◆ Work task ◆
Beginning with the line that holds "kerül sor, egészen" and ending with the last line, please repeat the entries exactly and omit the pictures.

◆ Listed records ◆
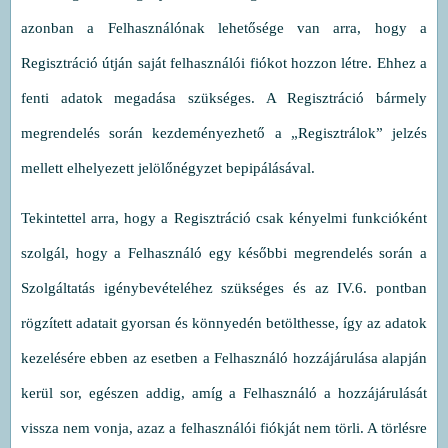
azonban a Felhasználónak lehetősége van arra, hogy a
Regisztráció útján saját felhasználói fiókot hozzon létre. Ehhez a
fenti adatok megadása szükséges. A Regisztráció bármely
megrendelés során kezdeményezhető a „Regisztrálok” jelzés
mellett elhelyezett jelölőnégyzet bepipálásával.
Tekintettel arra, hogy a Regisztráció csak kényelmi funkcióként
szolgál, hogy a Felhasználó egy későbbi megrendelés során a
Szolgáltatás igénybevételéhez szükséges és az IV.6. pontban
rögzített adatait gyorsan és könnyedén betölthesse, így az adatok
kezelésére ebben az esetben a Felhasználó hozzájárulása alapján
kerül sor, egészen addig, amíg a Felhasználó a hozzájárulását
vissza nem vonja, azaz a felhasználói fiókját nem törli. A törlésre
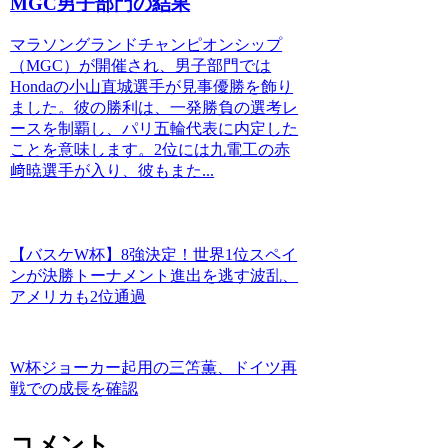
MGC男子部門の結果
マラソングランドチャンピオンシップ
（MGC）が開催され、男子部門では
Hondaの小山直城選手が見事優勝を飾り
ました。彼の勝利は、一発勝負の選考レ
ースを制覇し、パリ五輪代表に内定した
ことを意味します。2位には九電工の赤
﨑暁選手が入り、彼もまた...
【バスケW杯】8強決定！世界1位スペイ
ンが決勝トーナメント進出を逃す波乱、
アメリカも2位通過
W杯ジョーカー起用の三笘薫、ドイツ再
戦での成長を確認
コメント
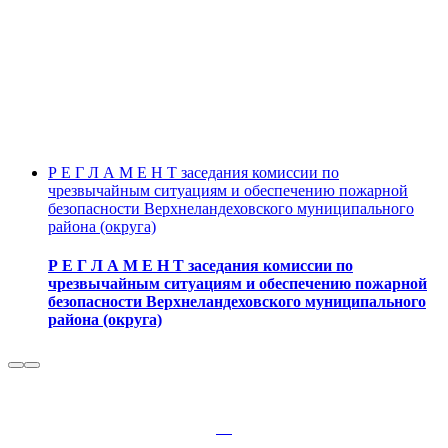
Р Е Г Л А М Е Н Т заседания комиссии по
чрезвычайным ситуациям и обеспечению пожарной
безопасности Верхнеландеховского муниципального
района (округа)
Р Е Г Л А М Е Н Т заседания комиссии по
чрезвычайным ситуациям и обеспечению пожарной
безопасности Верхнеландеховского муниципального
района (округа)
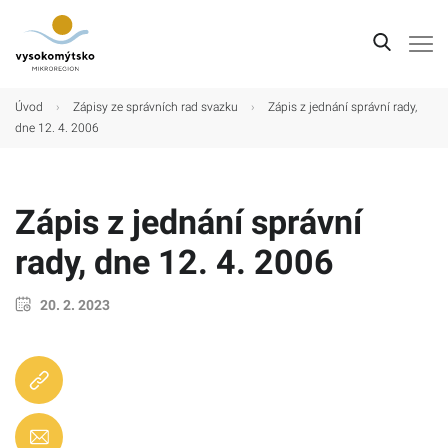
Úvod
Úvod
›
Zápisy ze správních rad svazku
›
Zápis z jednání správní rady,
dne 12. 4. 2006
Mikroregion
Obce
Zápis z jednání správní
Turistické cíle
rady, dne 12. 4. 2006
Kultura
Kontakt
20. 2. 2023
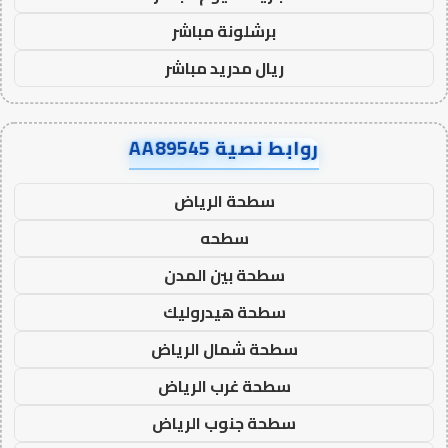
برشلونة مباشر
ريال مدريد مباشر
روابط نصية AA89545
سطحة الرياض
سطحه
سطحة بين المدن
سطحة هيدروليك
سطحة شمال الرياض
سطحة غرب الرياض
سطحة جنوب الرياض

◆ Solution below ◆
kerül sor, egészen addig, amíg a Felhasználó a hozzájárulását
vissza nem vonja, azaz a felhasználói fiókját nem törli. A törlésre
MGC男子部門の結果
マラソングランドチャンピオンシップ
（MGC）が開催され、男子部門では
Hondaの小山直城選手が見事優勝を飾り
ました。彼の勝利は、一発勝負の選考レ
ースを制覇し、パリ五輪代表に内定した
ことを意味します。2位には九電工の赤
﨑暁選手が入り、彼もまた...
【バスケW杯】8強決定！世界1位スペイ
ンが決勝トーナメント進出を逃す波乱、
アメリカも2位通過
W杯ジョーカー起用の三笘薫、ドイツ再
戦での成長を確認
コメント
Р Е Г Л А М Е Н Т заседания комиссии по
чрезвычайным ситуациям и обеспечению пожарной
безопасности Верхнеландеховского муниципального
района (округа)
Р Е Г Л А М Е Н Т заседания комиссии по
чрезвычайным ситуациям и обеспечению пожарной
безопасности Верхнеландеховского муниципального
района (округа)
Úvod
Úvod
›
Zápisy ze správních rad svazku
›
Zápis z jednání správní rady,
dne 12. 4. 2006
Mikroregion
Obce
Zápis z jednání správní
Turistické cíle
rady, dne 12. 4. 2006
Kultura
Kontakt
20. 2. 2023
برشلونة مباشر
ريال مدريد مباشر
روابط نصية AA89545
سطحة الرياض
سطحه
سطحة بين المدن
سطحة هيدروليك
سطحة شمال الرياض
سطحة غرب الرياض
سطحة جنوب الرياض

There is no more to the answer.